How to complete this task:
Only the lines from the one that includes "วันที่เผยแพร่ : 04 ต.ค. 68" through the last line below belong in the reply, copied exactly and without pictures.

Records from a dataset
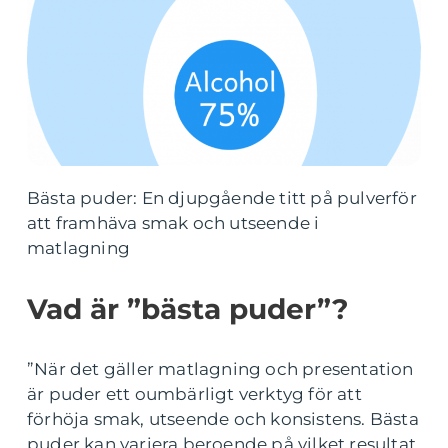
Bästa puder: En djupgående titt på pulverför
att framhäva smak och utseende i
matlagning
Vad är ”bästa puder”?
”När det gäller matlagning och presentation
är puder ett oumbärligt verktyg för att
förhöja smak, utseende och konsistens. Bästa
puder kan variera beroende på vilket resultat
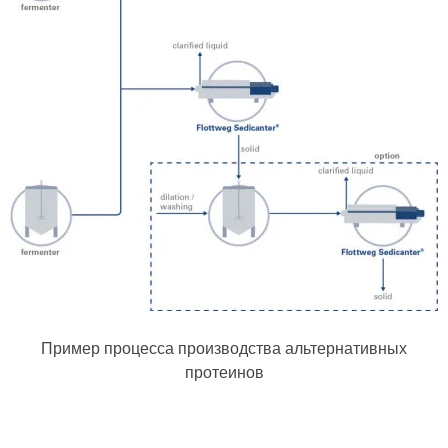
Пример процесса производства альтернативных
протеинов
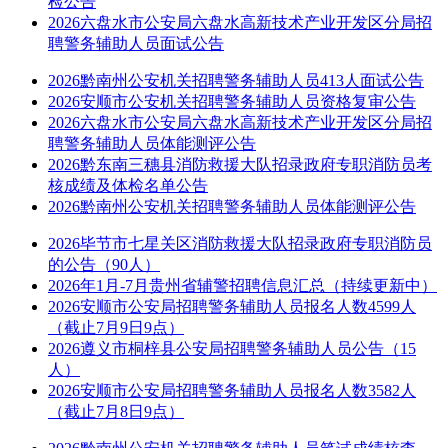
检公告
2026六盘水市公安局六盘水高新技术产业开发区分局招
聘警务辅助人员面试公告
2026黔南州公安机关招聘警务辅助人员413人面试公告
2026安顺市公安机关招聘警务辅助人员资格复审公告
2026六盘水市公安局六盘水高新技术产业开发区分局招
聘警务辅助人员体能测评公告
2026黔东南三穗县消防救援大队招录政府专职消防员考
核成绩及体检名单公告
2026黔南州公安机关招聘警务辅助人员体能测评公告
2026毕节市七星关区消防救援大队招录政府专职消防员
的公告（90人）
2026年1月-7月贵州省辅警招聘信息汇总（持续更新中）
2026安顺市公安局招聘警务辅助人员报名人数4599人
（截止7月9日9点）
2026遵义市桐梓县公安局招聘警务辅助人员公告（15
人）
2026安顺市公安局招聘警务辅助人员报名人数3582人
（截止7月8日9点）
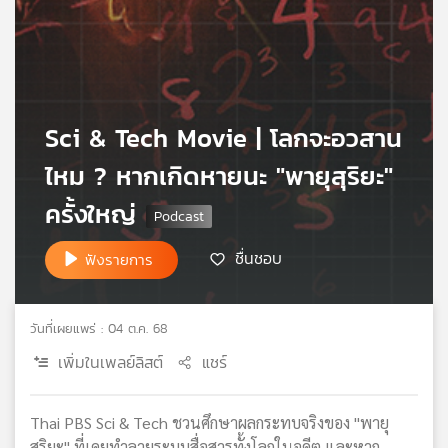
เครือ
ข่าย
วิทยุ
ไทย
พี
Sci & Tech Movie | โลกจะอวสาน
บี
เอส
ไหม ? หากเกิดหายนะ "พายุสุริยะ"
ครั้งใหญ่
แผนที่
วิทยุ
ชื่นชอบ
ฟังรายการ
เครือ
ข่าย
วันที่เผยแพร่ : 04 ต.ค. 68
เพิ่มในเพลย์ลิสต์
แชร์
Thai PBS Sci & Tech ชวนศึกษาผลกระทบจริงของ "พายุ
สุริยะ" ที่เคยทำลายระบบสื่อสารทั้งโลกในอดีต และหาก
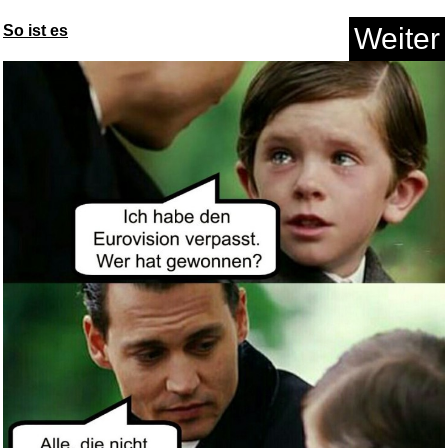
Anzeige
So ist es
Weiter
Chantal im Märchenland [B...
Anzeige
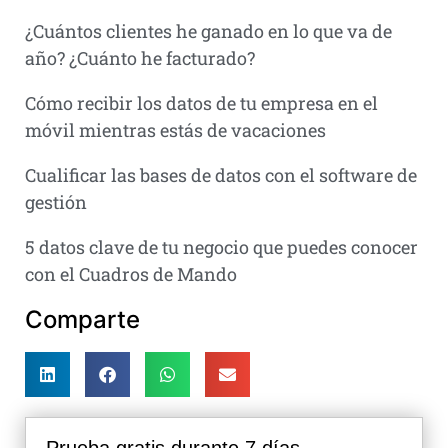
¿Cuántos clientes he ganado en lo que va de
año? ¿Cuánto he facturado?
Cómo recibir los datos de tu empresa en el
móvil mientras estás de vacaciones
Cualificar las bases de datos con el software de
gestión
5 datos clave de tu negocio que puedes conocer
con el Cuadros de Mando
Comparte
Prueba gratis durante 7 días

Response area:
วันที่เผยแพร่ : 04 ต.ค. 68
เพิ่มในเพลย์ลิสต์
แชร์
Thai PBS Sci & Tech ชวนศึกษาผลกระทบจริงของ "พายุ
สุริยะ" ที่เคยทำลายระบบสื่อสารทั้งโลกในอดีต และหาก
Anzeige
So ist es
Weiter
Chantal im Märchenland [B...
Anzeige
¿Cuántos clientes he ganado en lo que va de
año? ¿Cuánto he facturado?
Cómo recibir los datos de tu empresa en el
móvil mientras estás de vacaciones
Cualificar las bases de datos con el software de
gestión
5 datos clave de tu negocio que puedes conocer
con el Cuadros de Mando
Comparte
Prueba gratis durante 7 días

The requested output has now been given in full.